There has been much debate in the media about the Basic Income Grant (BIG) which hit the political arena when it formed the backbone of the DA’s social development strategy. Writing in the Mail & Guardian last week, Charles Meth argues that the BIG is the quickest way to alleviate poverty in the country. To me, the choice between a welfare state of social grants, growing the economy to create jobs, or a combination of these (as the ANC government is trying to do) is almost exclusively ideological. One can draw on as much evidence from other countries as one wants, but the multitude of country-and economy-specific factors mean that you can never tell, before the fact, whether any one system of social welfare/development is going to work better than another. This is a fundamental problem. It also means that if one system fails, it is not to say that another system may have worked any better – the exogenous factors (such as corruption, market fluctuations or government capacity) are too varied to pinpoint the reason for failure. When failures happen, more often than not it is an ideological reason that is given. The moral of the story is that whatever system is adopted, it has to be flawlessly executed and backed up with all the political will the government can muster.
I personally support the idea of a BIG in principle.
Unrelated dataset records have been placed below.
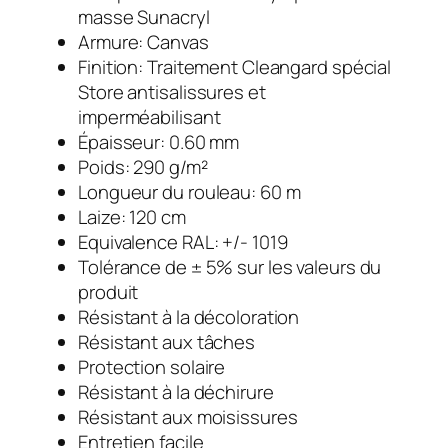
masse Sunacryl
Armure: Canvas
Finition: Traitement Cleangard spécial
Store antisalissures et
imperméabilisant
Épaisseur: 0.60 mm
Poids: 290 g/m²
Longueur du rouleau: 60 m
Laize: 120 cm
Equivalence RAL: +/- 1019
Tolérance de ± 5% sur les valeurs du
produit
Résistant à la décoloration
Résistant aux tâches
Protection solaire
Résistant à la déchirure
Résistant aux moisissures
Entretien facile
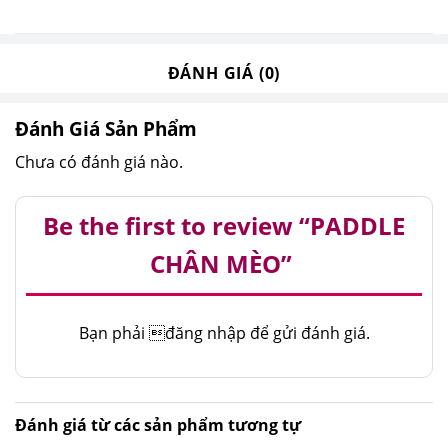
ĐÁNH GIÁ (0)
Đánh Giá Sản Phẩm
Chưa có đánh giá nào.
Be the first to review “PADDLE
CHÂN MÈO”
Bạn phải
đăng nhập
để gửi đánh giá.
Đánh giá từ các sản phẩm tương tự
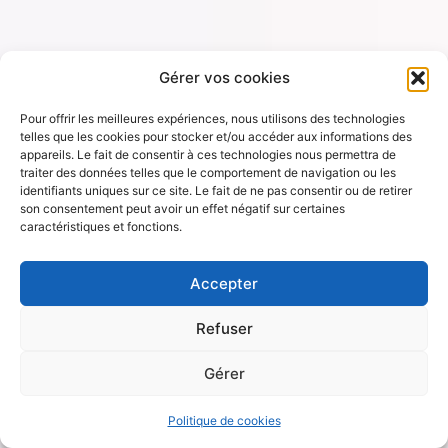
Gérer vos cookies
Pour offrir les meilleures expériences, nous utilisons des technologies
telles que les cookies pour stocker et/ou accéder aux informations des
appareils. Le fait de consentir à ces technologies nous permettra de
traiter des données telles que le comportement de navigation ou les
identifiants uniques sur ce site. Le fait de ne pas consentir ou de retirer
son consentement peut avoir un effet négatif sur certaines
caractéristiques et fonctions.
Accepter
Refuser
Gérer
Politique de cookies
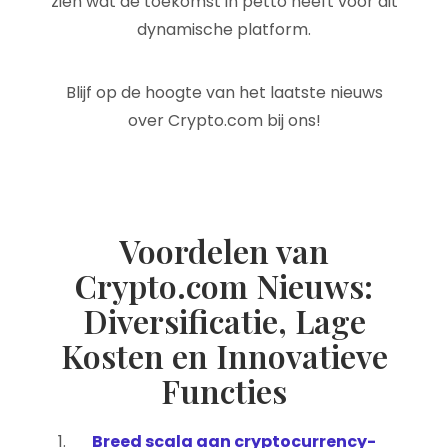
zien wat de toekomst in petto heeft voor dit
dynamische platform.
Blijf op de hoogte van het laatste nieuws
over Crypto.com bij ons!
Voordelen van
Crypto.com Nieuws:
Diversificatie, Lage
Kosten en Innovatieve
Functies
Breed scala aan cryptocurrency-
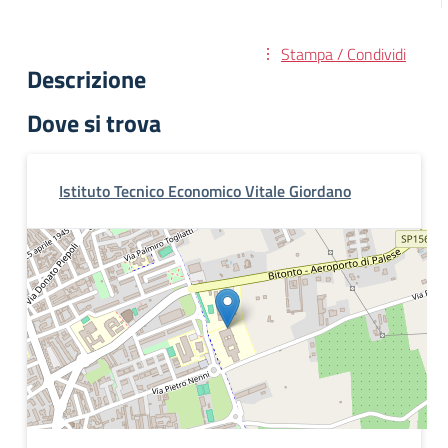
Stampa / Condividi
Descrizione
Dove si trova
Istituto Tecnico Economico Vitale Giordano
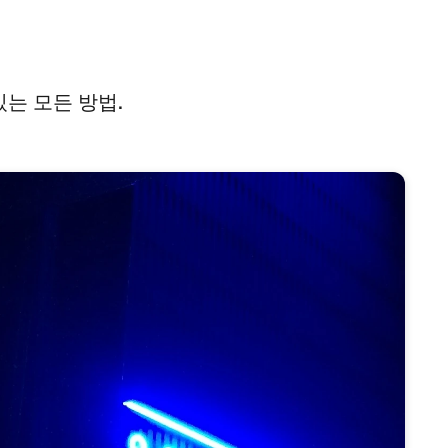
있는 모든 방법.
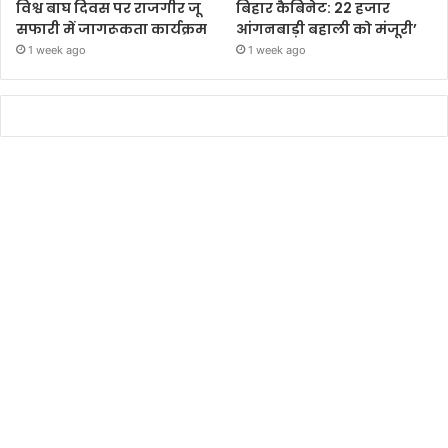
विश्व बाघ दिवस पर राजगीर जू
बिहार कैबिनेट: 22 हजार
सफारी में जागरूकता कार्यक्रम
आंगनबाड़ी बहाली को मंजूरी’
1 week ago
1 week ago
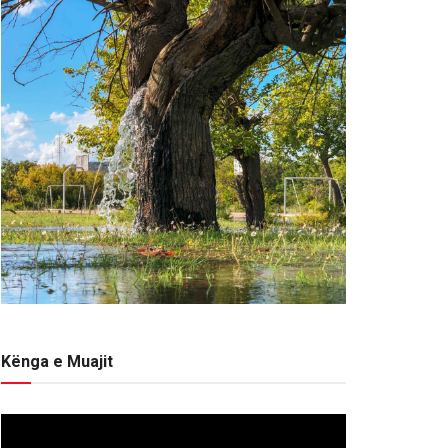
Kënga e Muajit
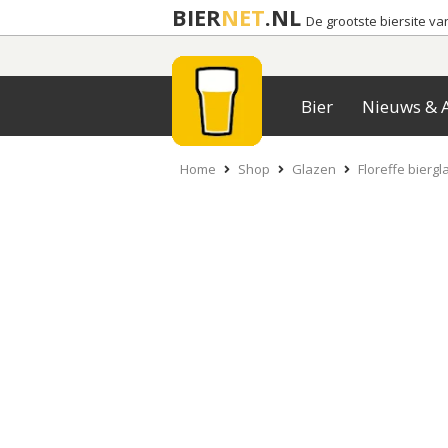
BIER
NET
.NL
De grootste biersite v
Bier
Nieuws & A
Home
Shop
Glazen
Floreffe biergl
However, there are a few problems. Meth claims that the BIG would be relatively easy to put in place – I disagree. The government struggles to release pensions and other social grants on time and without significant skimming through corruption (just go to the Eastern Cape to see what I mean), so who’s to say the distribution of a BIG would be any better? I say, wait until the pension and child grant processes are running effectively and then one can think about piggy-backing a BIG onto these. A problem, however, is that the government has recently announced they will be centralising the management of the social grants which can only result in a bureaucratic nightmare of inefficiency.
It is quite surprising that the ANC has not jumped at the idea of the BIG and it was the DA who tacked it (rather incongruously) onto their otherwise liberal economic strategy. To me, it seems the easiest way to gain mass support, but they obviously decided that the promise of jobs was a greater election draw-card than the promise of handouts. It definitely indicates a more ambitious outlook towards alleviating poverty than simply providing a static lifeline. What I suspect is going to happen is that once the temporary jobs created during the Extended Public Works Programme cease to exist, the ANC will adopt a more comprehensive social welfare system. This will be just in time for the 2009 elections, when the promise of a regular monthly income won’t go unnoticed by the (still) unemployed masses.